──────── Listed entries

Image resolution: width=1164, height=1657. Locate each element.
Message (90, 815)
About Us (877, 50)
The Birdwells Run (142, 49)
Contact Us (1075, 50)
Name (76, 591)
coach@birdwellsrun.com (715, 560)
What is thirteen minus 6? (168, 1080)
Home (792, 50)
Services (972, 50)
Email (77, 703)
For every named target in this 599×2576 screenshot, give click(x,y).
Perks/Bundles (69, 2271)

────────────────
──────── Listed entries

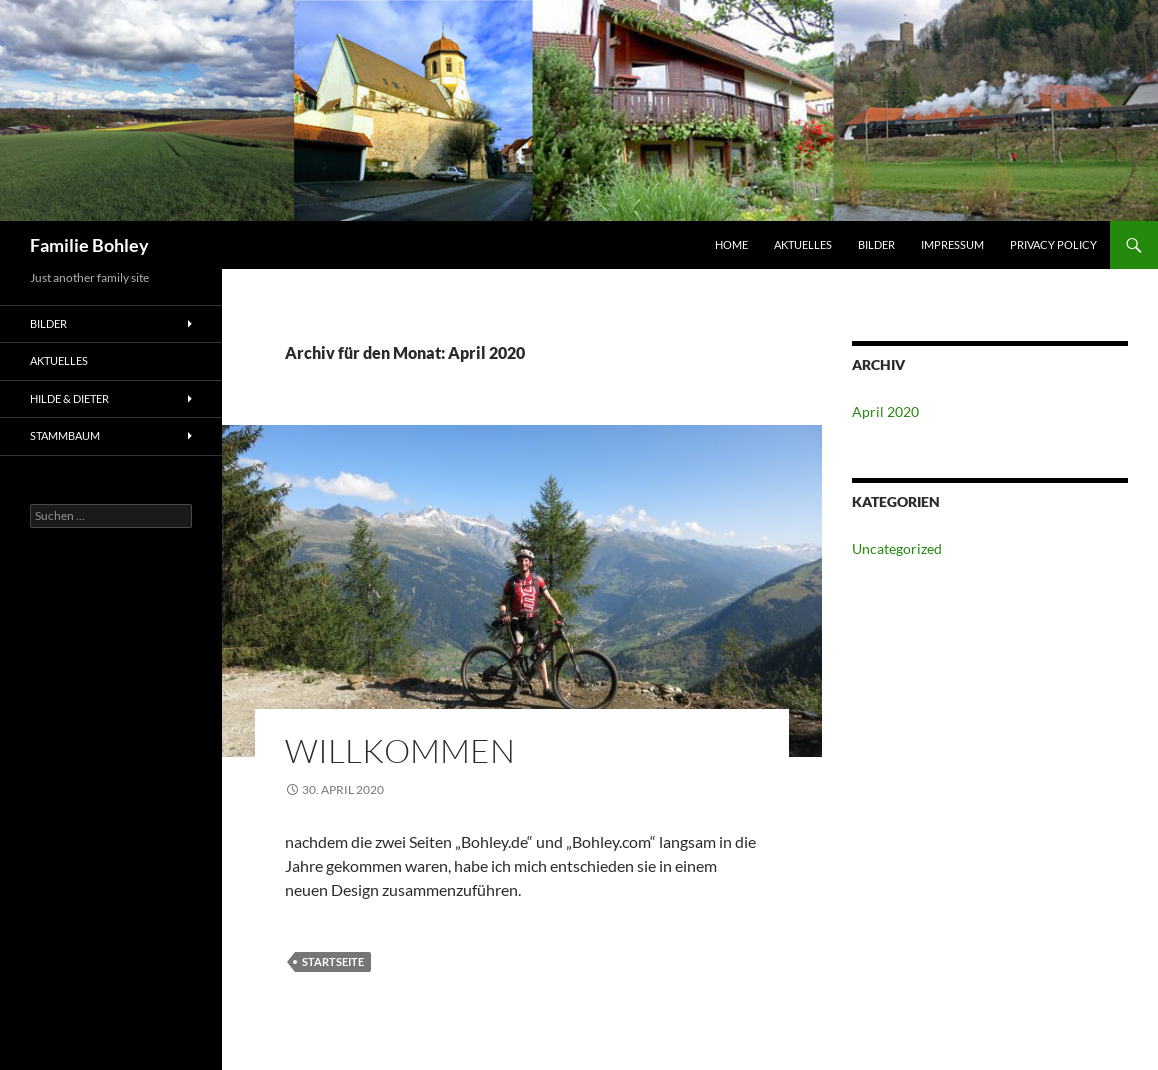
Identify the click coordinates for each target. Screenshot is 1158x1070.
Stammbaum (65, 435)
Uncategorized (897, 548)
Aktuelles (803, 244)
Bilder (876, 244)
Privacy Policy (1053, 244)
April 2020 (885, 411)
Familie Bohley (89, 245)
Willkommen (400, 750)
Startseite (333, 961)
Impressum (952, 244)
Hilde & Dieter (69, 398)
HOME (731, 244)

────────────────
──────── Listed entries

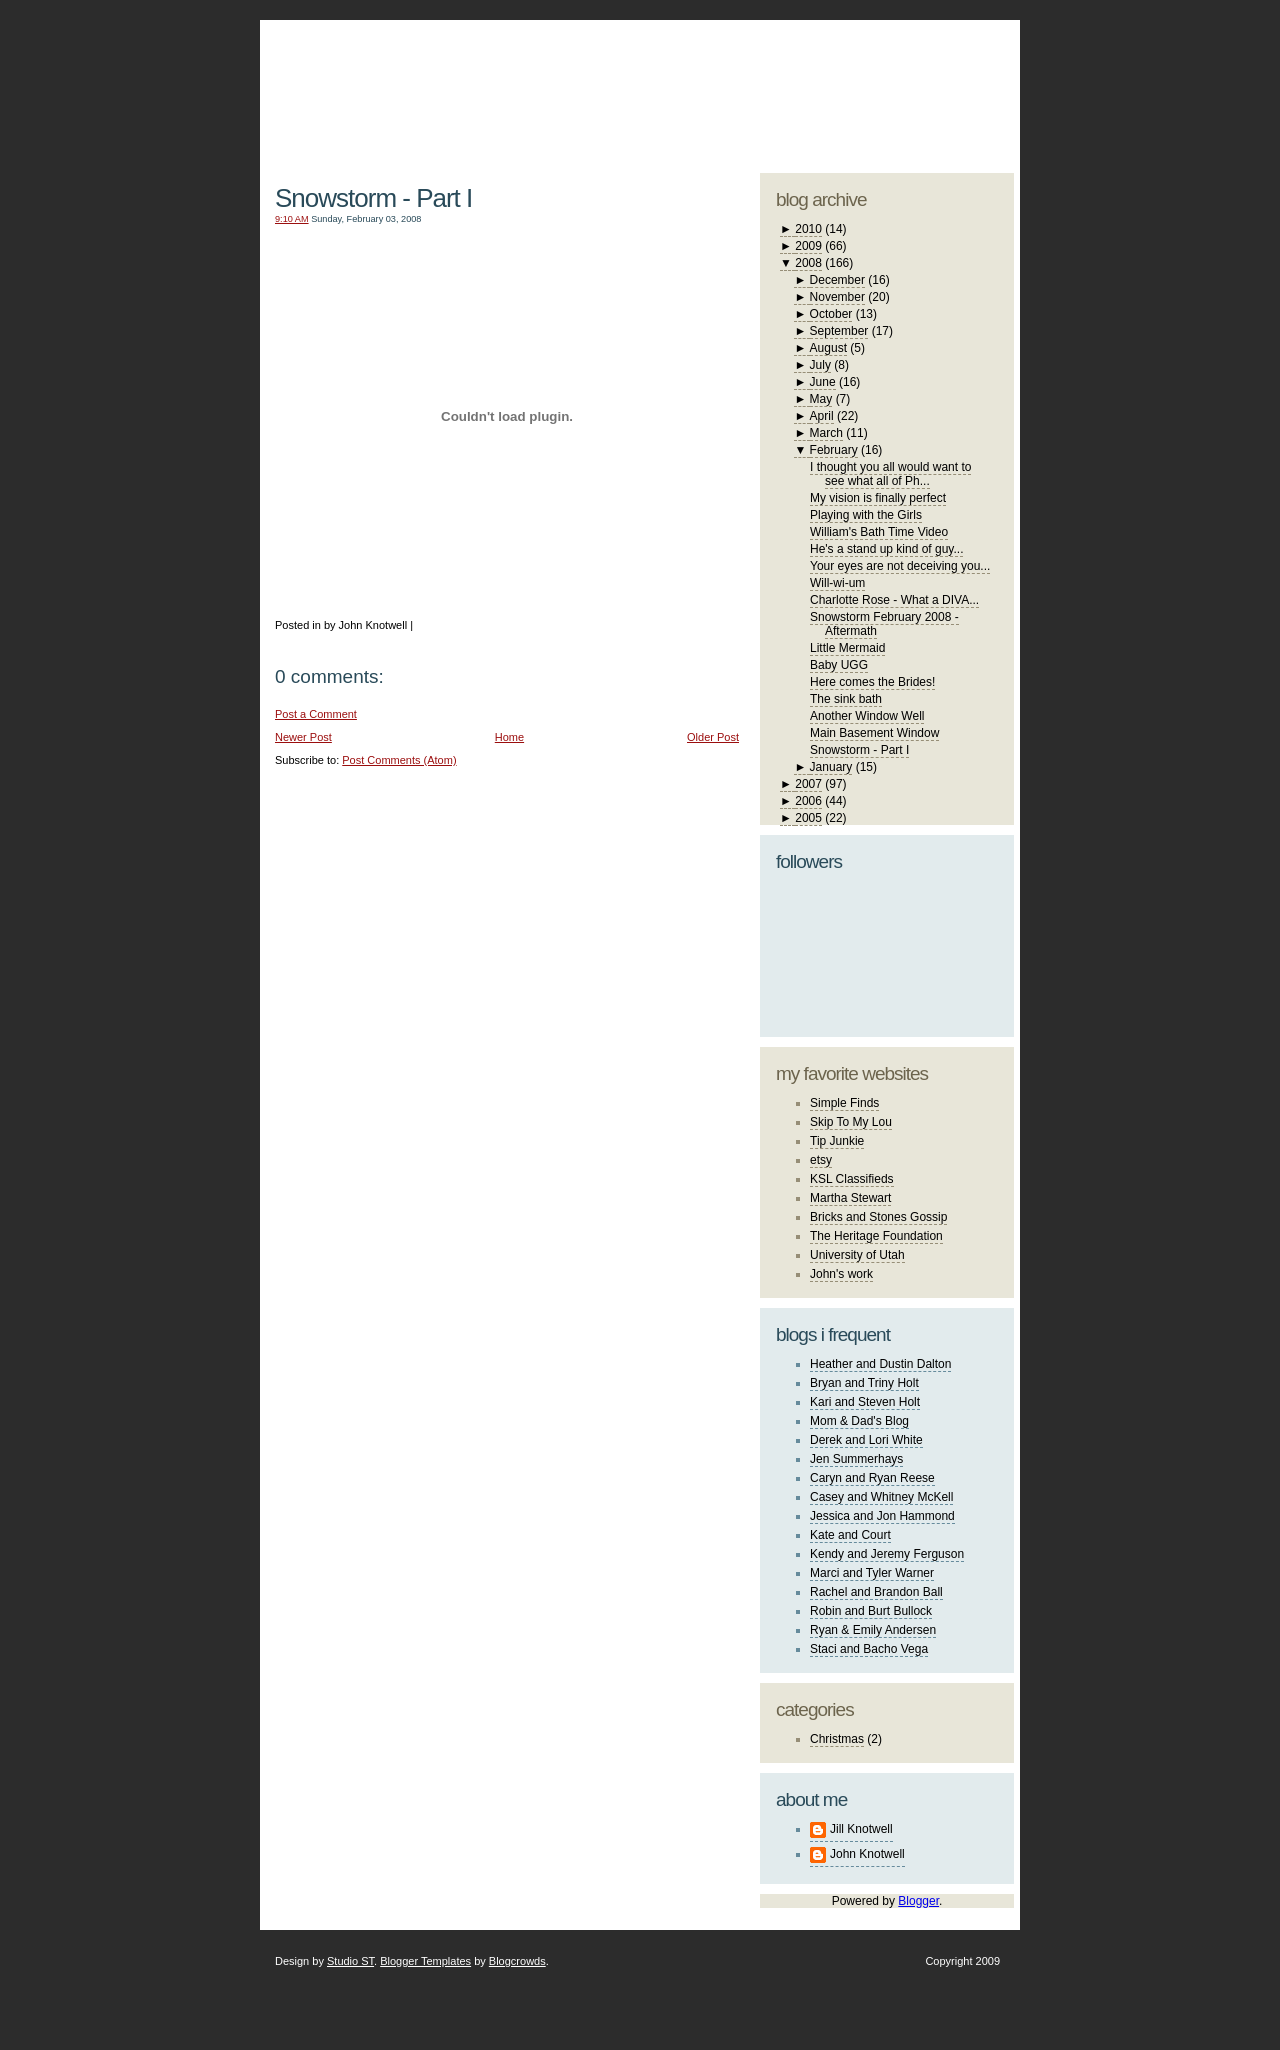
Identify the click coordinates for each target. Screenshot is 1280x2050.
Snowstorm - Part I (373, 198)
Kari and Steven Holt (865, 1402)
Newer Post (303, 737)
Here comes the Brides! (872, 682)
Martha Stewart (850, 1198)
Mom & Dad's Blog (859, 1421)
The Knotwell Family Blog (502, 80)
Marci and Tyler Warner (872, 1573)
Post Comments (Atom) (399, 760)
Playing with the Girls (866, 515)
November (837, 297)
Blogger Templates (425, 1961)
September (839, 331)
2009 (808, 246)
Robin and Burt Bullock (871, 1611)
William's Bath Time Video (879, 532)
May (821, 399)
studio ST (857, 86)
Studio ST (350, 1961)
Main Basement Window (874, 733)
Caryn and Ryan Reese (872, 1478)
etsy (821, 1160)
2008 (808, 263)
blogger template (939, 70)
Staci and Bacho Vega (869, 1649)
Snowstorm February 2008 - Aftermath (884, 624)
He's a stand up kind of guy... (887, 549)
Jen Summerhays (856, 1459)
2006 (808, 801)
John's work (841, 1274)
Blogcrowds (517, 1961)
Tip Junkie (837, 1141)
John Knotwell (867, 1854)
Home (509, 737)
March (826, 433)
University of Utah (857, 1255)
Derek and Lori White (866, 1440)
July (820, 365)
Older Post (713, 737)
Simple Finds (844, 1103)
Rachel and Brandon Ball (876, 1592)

────────────────

From the records above, quote only the lines running from the line with "Uncategorized (897, 548)" to the line with "HOME (731, 244)", both lines included.

Uncategorized (897, 548)
Aktuelles (803, 244)
Bilder (876, 244)
Privacy Policy (1053, 244)
April 2020 (885, 411)
Familie Bohley (89, 245)
Willkommen (400, 750)
Startseite (333, 961)
Impressum (952, 244)
Hilde & Dieter (69, 398)
HOME (731, 244)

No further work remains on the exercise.